▶ WORK ITEM
From the listing below, copy out every line where the word "Dreier" appears.

▶ DATA FOR REVIEW

┌──

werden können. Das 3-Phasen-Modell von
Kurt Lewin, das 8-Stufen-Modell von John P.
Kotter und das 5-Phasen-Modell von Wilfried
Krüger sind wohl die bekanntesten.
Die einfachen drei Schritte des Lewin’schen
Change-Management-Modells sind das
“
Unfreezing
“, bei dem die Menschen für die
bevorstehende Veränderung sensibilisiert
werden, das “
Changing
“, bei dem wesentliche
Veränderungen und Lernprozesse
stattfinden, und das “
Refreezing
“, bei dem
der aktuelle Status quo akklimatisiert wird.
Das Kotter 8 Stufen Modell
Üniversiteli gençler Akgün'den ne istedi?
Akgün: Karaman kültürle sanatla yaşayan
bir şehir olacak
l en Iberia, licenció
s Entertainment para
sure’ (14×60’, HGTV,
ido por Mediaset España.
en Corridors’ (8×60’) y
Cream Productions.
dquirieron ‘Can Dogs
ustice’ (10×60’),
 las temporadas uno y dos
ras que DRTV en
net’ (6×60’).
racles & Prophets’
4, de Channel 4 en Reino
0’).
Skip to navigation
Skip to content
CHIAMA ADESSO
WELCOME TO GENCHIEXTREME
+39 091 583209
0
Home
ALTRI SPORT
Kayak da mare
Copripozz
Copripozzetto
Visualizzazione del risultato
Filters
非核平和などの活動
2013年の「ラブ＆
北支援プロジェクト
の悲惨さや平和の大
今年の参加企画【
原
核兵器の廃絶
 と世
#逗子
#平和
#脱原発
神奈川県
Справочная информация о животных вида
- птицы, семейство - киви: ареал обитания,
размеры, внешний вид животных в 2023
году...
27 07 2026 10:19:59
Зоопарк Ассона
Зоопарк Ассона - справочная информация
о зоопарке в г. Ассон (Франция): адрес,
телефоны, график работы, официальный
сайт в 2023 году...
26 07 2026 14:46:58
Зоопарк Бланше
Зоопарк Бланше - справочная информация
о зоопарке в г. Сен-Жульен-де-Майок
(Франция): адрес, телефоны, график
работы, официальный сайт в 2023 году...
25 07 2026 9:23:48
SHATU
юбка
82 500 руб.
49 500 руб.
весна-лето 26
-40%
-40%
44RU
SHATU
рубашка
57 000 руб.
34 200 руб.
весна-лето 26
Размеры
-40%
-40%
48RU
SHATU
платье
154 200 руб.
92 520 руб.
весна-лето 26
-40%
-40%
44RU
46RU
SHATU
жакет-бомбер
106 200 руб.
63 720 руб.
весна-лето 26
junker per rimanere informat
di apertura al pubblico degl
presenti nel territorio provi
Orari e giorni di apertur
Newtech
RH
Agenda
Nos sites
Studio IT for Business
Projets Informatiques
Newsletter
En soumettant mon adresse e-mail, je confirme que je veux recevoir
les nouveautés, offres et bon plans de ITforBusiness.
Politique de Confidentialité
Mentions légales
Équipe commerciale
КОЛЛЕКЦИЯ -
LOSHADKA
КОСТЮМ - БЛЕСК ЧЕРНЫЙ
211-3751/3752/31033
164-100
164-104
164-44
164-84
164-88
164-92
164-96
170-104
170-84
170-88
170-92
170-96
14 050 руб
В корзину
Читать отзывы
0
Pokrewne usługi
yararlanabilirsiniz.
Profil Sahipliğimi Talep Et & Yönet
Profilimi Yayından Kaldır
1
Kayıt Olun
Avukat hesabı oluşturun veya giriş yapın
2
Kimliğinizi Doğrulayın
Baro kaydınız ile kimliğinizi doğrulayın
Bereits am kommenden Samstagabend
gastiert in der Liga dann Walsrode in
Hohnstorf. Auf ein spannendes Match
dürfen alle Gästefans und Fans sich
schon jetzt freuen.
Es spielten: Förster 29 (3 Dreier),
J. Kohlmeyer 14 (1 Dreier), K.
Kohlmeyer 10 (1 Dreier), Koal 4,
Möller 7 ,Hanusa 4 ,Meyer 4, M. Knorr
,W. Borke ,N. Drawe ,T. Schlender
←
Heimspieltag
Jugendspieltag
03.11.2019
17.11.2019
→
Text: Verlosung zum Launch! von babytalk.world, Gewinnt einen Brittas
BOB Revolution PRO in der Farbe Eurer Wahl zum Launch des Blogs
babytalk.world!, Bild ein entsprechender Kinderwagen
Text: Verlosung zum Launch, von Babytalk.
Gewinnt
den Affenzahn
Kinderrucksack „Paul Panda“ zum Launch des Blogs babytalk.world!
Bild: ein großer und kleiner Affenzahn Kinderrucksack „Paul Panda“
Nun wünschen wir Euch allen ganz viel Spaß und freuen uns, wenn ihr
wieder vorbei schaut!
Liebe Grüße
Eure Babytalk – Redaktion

└──

▶ RESPONSE AREA
Es spielten: Förster 29 (3 Dreier),
J. Kohlmeyer 14 (1 Dreier), K.
Kohlmeyer 10 (1 Dreier), Koal 4,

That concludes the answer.